— Понимаю, вашблагородье! — сокрушенно согласился Селифан.

— Молчи!.. Не смей перебивать. Ты вот запомни, заруби себе где хочешь: если я, сохрани бог, подцепил болезнь от этой стервы, ты будешь отвечать! Ты мне ответишь!..

— Да я, вашблагородье...

— Молчать!.. Пошел вон!.. Вон, сию минуту!..

Потом Канабеевский немного успокоился (он уже оглядел, освидетельствовал себя), затих, задумался. И в задумчивом этом своем настроении добыл он с угловичка те, забытые, листки — «Стихи и настроения» — охлопнул с них пыль, подчеркнул все прежде написанное жирной чертой и, повздыхав, написал:

«...Жизнь станет не нужной и страшной, если господь не отвратит от меня этого...».

26.

Кокориха Пелагея, еле убрав ноги от разъярившегося поручика, уехала ни с чем обратно в Бело-Ключинское. А приезжала она с делом, от дочки, от Степаниды.

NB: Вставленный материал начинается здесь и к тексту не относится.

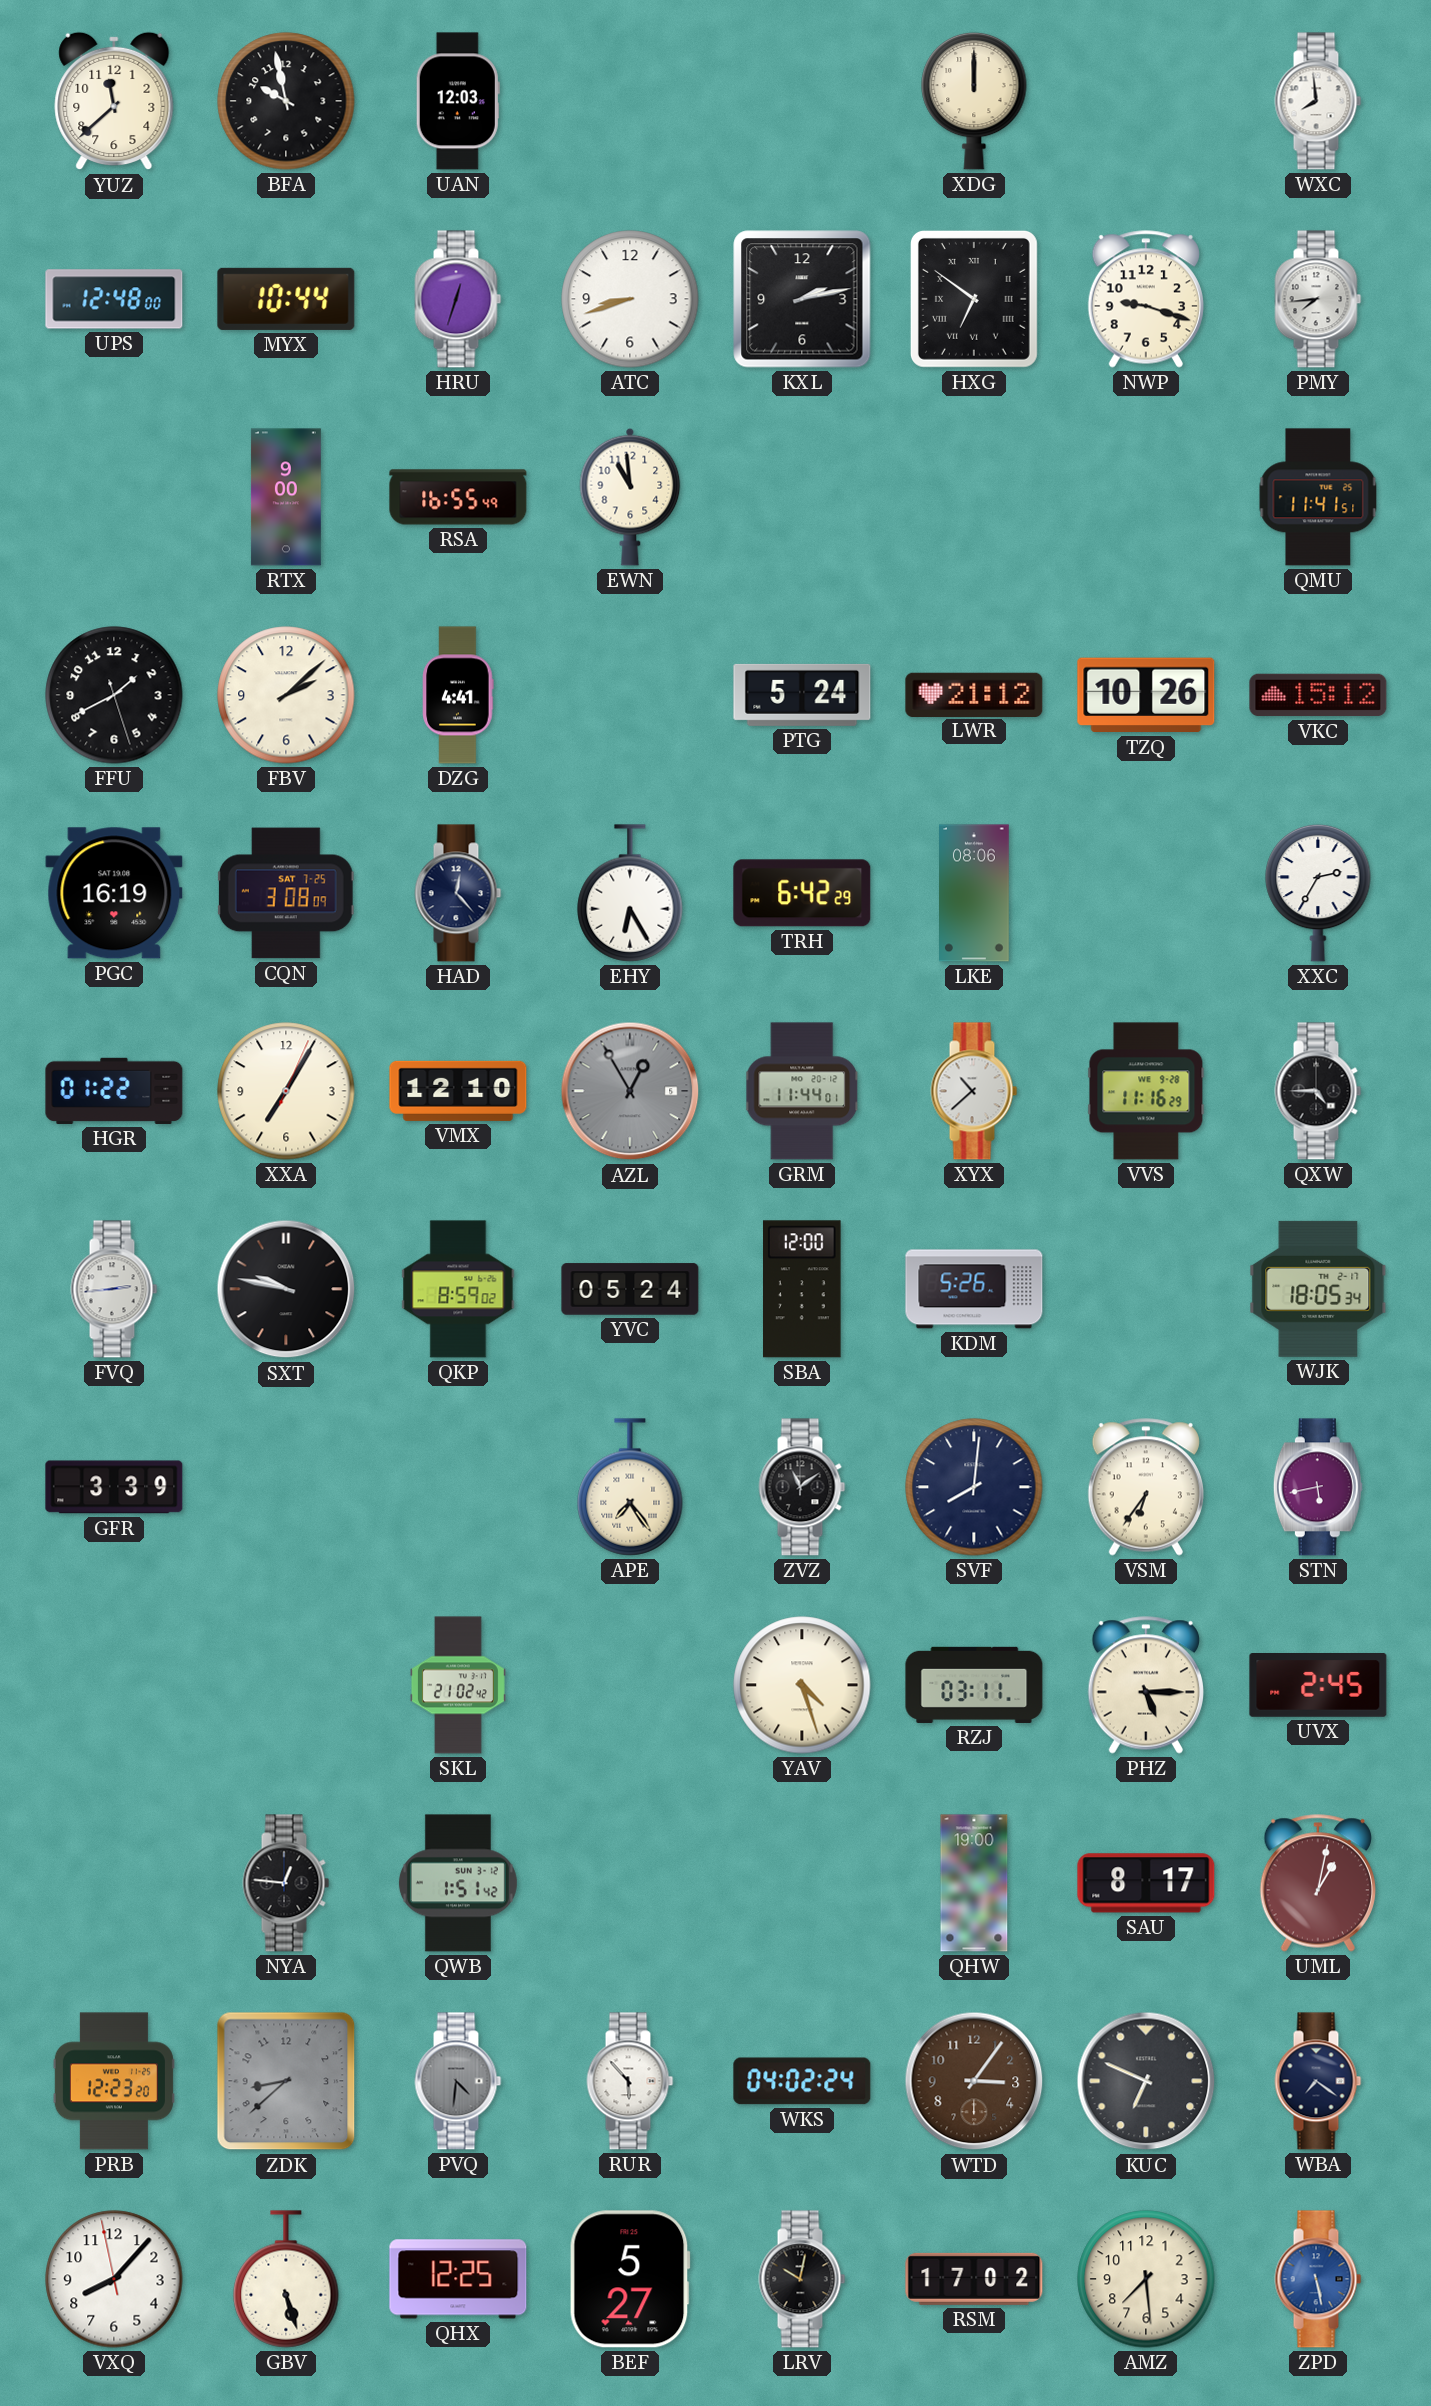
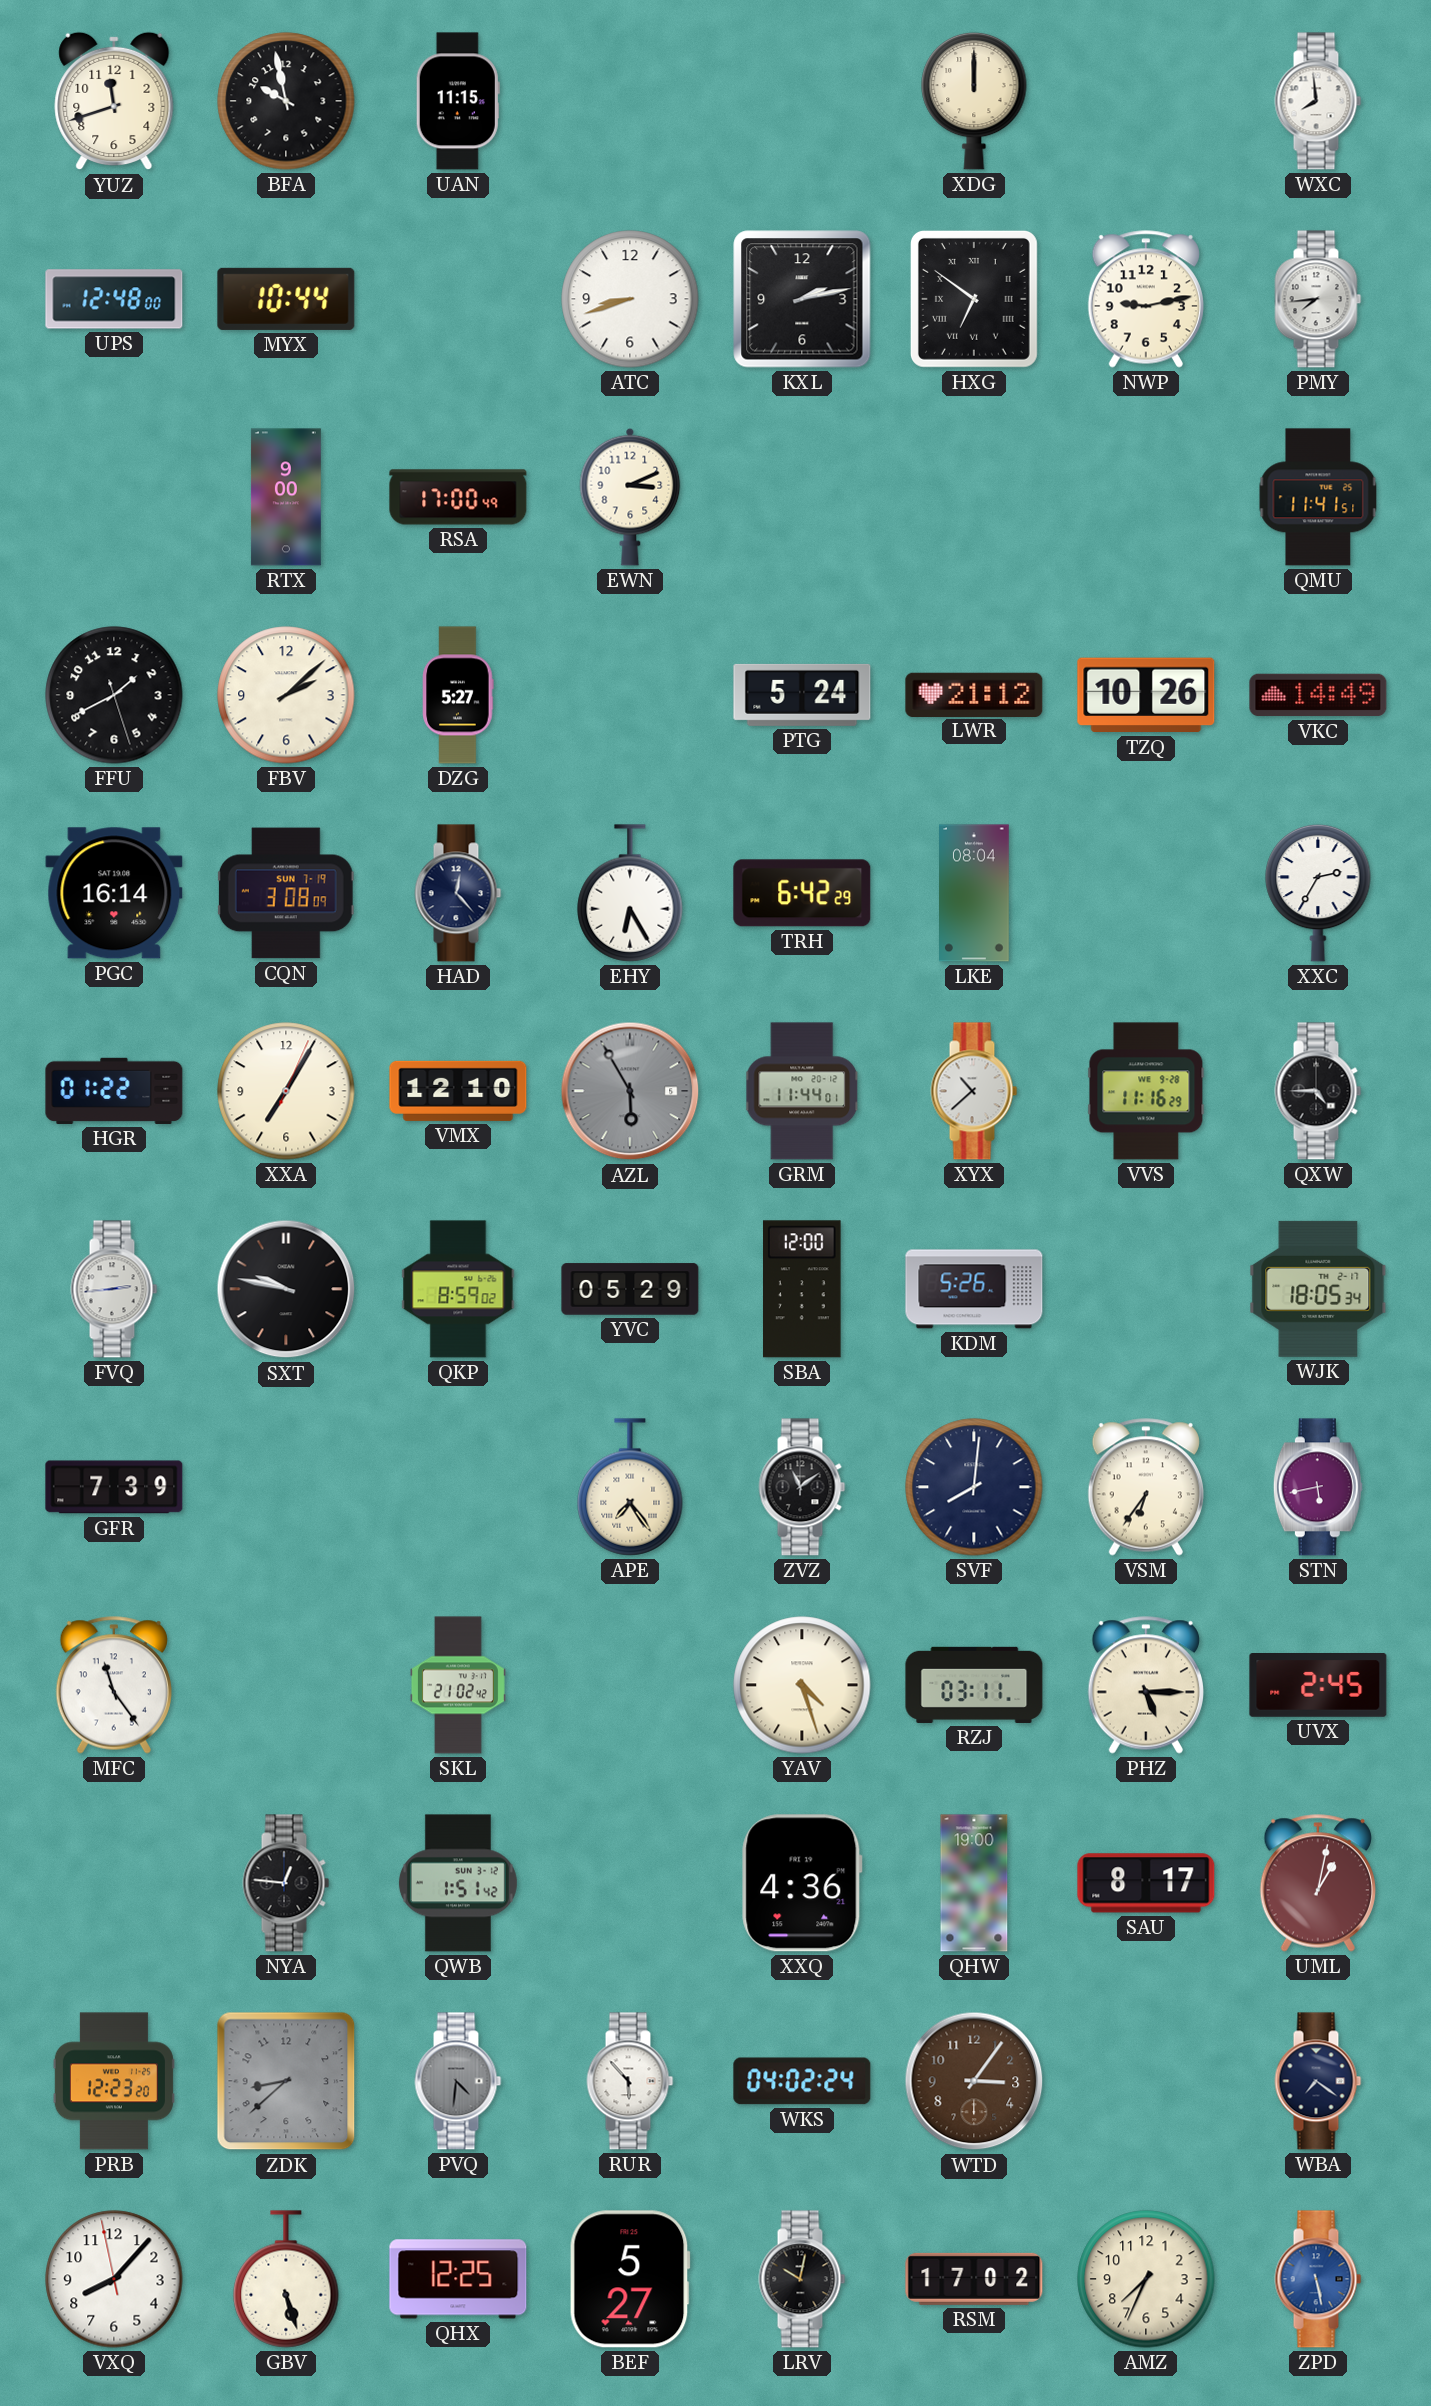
YUZ: 11:38 -> 11:42
UAN: 12:03 -> 11:15
HRU: 12:33 -> none
NWP: 9:18 -> 9:13
RSA: 16:55 -> 17:00
EWN: 10:59 -> 3:11
DZG: 4:41 -> 5:27
VKC: 15:12 -> 14:49
PGC: 16:19 -> 16:14
CQN date: SAT 7-25 -> SUN 7-19
LKE: 08:06 -> 08:04
AZL: 12:55 -> 5:55
YVC: 05:24 -> 05:29
GFR: 3:39 -> 7:39
MFC: none -> 11:24
XXQ: none -> 4:36
KUC: 6:49 -> none
AMZ: 7:29 -> 7:34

Степаниду третий день трясла лихоманка — видно, продуло ее хиусом острым у родных прорубей, куда уехала она из Варнацка гостить к родителям.

Третий день порывалась она ехать обратно в Варнацк, но горела вся жаром и не могла оторвать тяжелой головы от подушки. А тут пришли в Бело-Ключинское сверху тунгусы, истосковались по спирту, явились погреться. И пока спаивали им остатки самосидки, рассказали они, что неделю назад встретились они с дальними верховскими тунгусами, которые, в свою очередь, недавно выходили к ленским деревням и там услыхали новости: по тайге идут вооруженные люди, крестьян и тунгусов и якутов они не трогают, но ищут каких-то белых, раньше всего офицеров.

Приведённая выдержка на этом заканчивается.